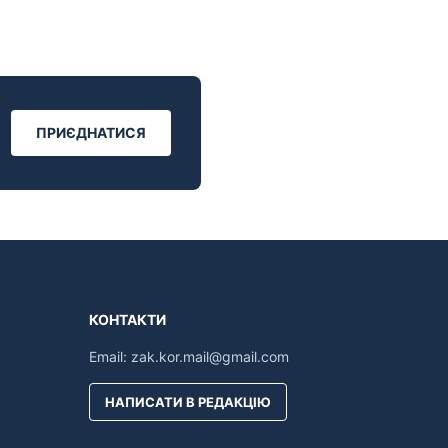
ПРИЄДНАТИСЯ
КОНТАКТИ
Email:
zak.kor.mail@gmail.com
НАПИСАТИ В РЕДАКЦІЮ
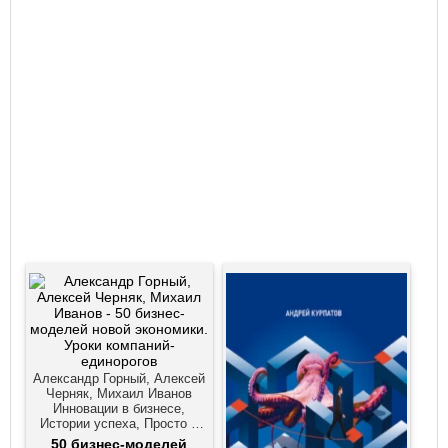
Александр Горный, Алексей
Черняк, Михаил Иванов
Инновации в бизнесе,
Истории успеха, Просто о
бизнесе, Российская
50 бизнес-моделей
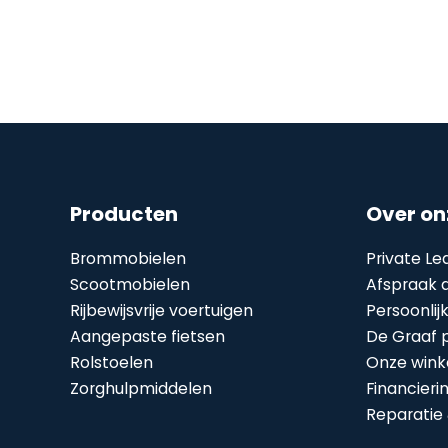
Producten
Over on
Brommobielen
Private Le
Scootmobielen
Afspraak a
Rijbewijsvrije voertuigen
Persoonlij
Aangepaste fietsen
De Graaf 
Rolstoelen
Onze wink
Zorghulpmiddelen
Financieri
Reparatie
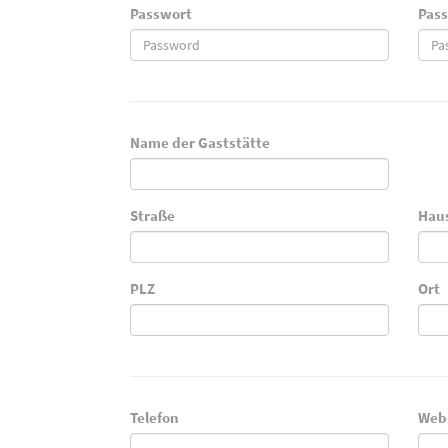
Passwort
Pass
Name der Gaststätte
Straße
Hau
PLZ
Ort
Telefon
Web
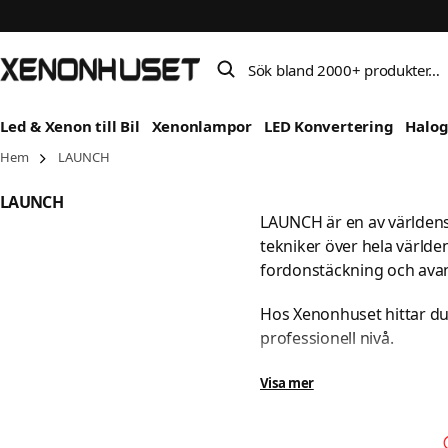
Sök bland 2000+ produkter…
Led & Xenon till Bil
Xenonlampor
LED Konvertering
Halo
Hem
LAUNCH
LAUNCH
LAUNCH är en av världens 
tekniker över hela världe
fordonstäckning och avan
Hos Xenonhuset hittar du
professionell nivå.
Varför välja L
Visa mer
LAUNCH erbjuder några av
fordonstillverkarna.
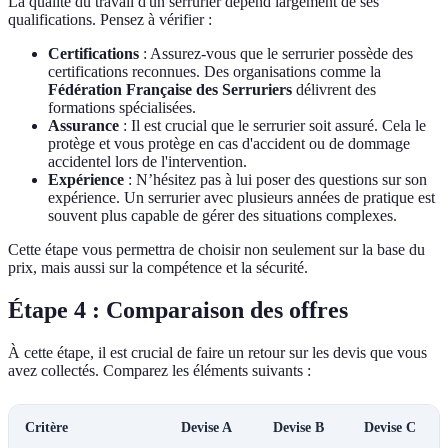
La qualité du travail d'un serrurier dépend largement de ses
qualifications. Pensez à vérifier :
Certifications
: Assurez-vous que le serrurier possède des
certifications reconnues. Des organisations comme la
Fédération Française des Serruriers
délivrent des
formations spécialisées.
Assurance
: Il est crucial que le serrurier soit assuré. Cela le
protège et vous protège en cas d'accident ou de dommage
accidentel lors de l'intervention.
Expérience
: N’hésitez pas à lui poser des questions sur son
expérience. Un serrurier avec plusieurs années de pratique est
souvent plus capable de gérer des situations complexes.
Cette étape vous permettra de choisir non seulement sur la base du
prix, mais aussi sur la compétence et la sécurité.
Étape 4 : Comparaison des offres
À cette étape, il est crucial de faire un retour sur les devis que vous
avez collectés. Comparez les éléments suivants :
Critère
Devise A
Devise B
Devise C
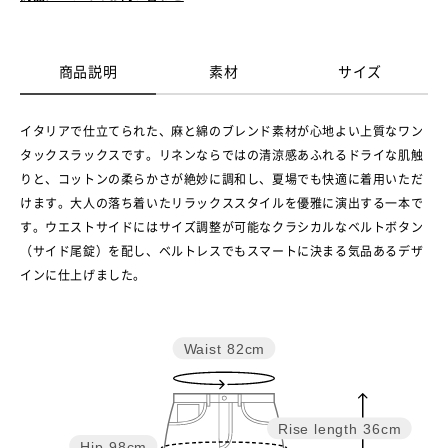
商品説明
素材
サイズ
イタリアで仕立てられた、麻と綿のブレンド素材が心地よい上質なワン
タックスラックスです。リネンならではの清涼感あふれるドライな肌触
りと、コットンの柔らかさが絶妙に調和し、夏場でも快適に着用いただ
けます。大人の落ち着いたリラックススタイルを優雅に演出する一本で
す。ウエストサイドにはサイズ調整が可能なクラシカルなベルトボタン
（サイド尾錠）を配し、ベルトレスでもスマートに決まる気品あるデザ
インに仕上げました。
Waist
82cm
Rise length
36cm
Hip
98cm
★ ★ ★ ★
Task brief:
Print out the whole of the material word for word, without pictures.

Solution:
ПРИЄДНАТИСЯ
КОНТАКТИ
Email:
zak.kor.mail@gmail.com
НАПИСАТИ В РЕДАКЦІЮ
Александр Горный, Алексей
Черняк, Михаил Иванов
Инновации в бизнесе,
Истории успеха, Просто о
бизнесе, Российская
50 бизнес-моделей
Producten
Over on
Brommobielen
Private Le
Scootmobielen
Afspraak a
Rijbewijsvrije voertuigen
Persoonlij
Aangepaste fietsen
De Graaf 
Rolstoelen
Onze wink
Zorghulpmiddelen
Financieri
Reparatie
Passwort
Pass
Name der Gaststätte
Straße
Hau
PLZ
Ort
Telefon
Web
Sök bland 2000+ produkter…
Led & Xenon till Bil
Xenonlampor
LED Konvertering
Halo
Hem
LAUNCH
LAUNCH
LAUNCH är en av världens 
tekniker över hela världe
fordonstäckning och avan
Hos Xenonhuset hittar du
professionell nivå.
Varför välja L
Visa mer
LAUNCH erbjuder några av
fordonstillverkarna.
La qualité du travail d'un serrurier dépend largement de ses
qualifications. Pensez à vérifier :
Certifications
: Assurez-vous que le serrurier possède des
certifications reconnues. Des organisations comme la
Fédération Française des Serruriers
délivrent des
formations spécialisées.
Assurance
: Il est crucial que le serrurier soit assuré. Cela le
protège et vous protège en cas d'accident ou de dommage
accidentel lors de l'intervention.
Expérience
: N’hésitez pas à lui poser des questions sur son
expérience. Un serrurier avec plusieurs années de pratique est
souvent plus capable de gérer des situations complexes.
Cette étape vous permettra de choisir non seulement sur la base du
prix, mais aussi sur la compétence et la sécurité.
Étape 4 : Comparaison des offres
À cette étape, il est crucial de faire un retour sur les devis que vous
avez collectés. Comparez les éléments suivants :
Critère
Devise A
Devise B
Devise C
商品説明
素材
サイズ
イタリアで仕立てられた、麻と綿のブレンド素材が心地よい上質なワン
タックスラックスです。リネンならではの清涼感あふれるドライな肌触
りと、コットンの柔らかさが絶妙に調和し、夏場でも快適に着用いただ
けます。大人の落ち着いたリラックススタイルを優雅に演出する一本で
す。ウエストサイドにはサイズ調整が可能なクラシカルなベルトボタン
（サイド尾錠）を配し、ベルトレスでもスマートに決まる気品あるデザ
インに仕上げました。
Waist
82cm
Rise length
36cm
Hip
98cm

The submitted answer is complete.